- Exercise objective: Filter the lines below, keeping each one that holds "گزارش".
*** Data records Section Begins ***
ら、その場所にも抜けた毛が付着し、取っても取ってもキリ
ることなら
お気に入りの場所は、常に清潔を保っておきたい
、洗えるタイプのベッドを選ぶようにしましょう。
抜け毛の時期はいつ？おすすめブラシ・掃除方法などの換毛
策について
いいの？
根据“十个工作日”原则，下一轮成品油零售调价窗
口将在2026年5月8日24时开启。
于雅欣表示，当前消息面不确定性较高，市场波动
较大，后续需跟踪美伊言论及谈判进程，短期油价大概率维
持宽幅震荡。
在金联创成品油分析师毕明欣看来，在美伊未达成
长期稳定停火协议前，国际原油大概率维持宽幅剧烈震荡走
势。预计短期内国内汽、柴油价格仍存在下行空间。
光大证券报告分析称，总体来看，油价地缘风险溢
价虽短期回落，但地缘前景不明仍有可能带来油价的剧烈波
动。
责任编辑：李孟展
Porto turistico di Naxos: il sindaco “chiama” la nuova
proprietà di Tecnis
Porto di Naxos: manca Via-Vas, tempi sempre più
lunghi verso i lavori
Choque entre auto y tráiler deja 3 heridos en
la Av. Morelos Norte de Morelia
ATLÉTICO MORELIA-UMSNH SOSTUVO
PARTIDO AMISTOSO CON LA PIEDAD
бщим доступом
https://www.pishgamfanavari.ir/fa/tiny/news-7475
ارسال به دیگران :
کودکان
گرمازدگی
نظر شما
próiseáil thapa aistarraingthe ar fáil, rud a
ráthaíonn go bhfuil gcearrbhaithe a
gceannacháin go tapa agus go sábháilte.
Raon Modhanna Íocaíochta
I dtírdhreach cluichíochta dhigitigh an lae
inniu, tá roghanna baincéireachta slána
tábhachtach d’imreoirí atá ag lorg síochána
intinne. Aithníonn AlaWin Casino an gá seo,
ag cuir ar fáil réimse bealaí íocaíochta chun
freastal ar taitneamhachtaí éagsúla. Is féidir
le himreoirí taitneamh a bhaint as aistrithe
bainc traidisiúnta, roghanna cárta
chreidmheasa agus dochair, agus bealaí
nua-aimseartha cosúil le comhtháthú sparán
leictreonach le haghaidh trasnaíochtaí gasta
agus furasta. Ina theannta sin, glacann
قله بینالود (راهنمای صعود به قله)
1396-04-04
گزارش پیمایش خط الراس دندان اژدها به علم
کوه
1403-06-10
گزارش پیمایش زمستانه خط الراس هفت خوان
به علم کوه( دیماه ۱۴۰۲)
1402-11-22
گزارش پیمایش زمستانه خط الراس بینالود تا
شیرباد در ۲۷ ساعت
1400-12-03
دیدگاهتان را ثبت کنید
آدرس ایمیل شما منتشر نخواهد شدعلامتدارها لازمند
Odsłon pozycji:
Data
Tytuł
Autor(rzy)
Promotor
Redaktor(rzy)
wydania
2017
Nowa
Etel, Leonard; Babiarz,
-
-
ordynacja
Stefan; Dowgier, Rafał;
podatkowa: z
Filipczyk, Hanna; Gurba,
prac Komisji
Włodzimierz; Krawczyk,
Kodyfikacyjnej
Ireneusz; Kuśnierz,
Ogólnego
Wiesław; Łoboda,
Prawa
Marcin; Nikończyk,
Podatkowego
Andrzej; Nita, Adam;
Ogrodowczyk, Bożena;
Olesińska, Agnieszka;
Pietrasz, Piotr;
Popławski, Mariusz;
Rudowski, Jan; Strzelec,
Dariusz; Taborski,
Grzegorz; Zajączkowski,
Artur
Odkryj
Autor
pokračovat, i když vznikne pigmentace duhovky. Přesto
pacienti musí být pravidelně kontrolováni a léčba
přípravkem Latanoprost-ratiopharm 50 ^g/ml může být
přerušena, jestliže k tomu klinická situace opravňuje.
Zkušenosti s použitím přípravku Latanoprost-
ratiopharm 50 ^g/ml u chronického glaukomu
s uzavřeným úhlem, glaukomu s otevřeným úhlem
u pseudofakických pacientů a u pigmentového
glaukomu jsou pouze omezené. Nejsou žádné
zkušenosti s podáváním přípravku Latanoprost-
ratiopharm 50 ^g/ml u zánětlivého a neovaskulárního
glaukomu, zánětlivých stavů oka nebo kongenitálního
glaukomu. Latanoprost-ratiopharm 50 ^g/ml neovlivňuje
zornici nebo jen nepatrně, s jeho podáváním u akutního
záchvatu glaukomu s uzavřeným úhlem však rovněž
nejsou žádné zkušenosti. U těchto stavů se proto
*** Data records Section Ends ***
- Exercise output:
گزارش پیمایش خط الراس دندان اژدها به علم
گزارش پیمایش زمستانه خط الراس هفت خوان
گزارش پیمایش زمستانه خط الراس بینالود تا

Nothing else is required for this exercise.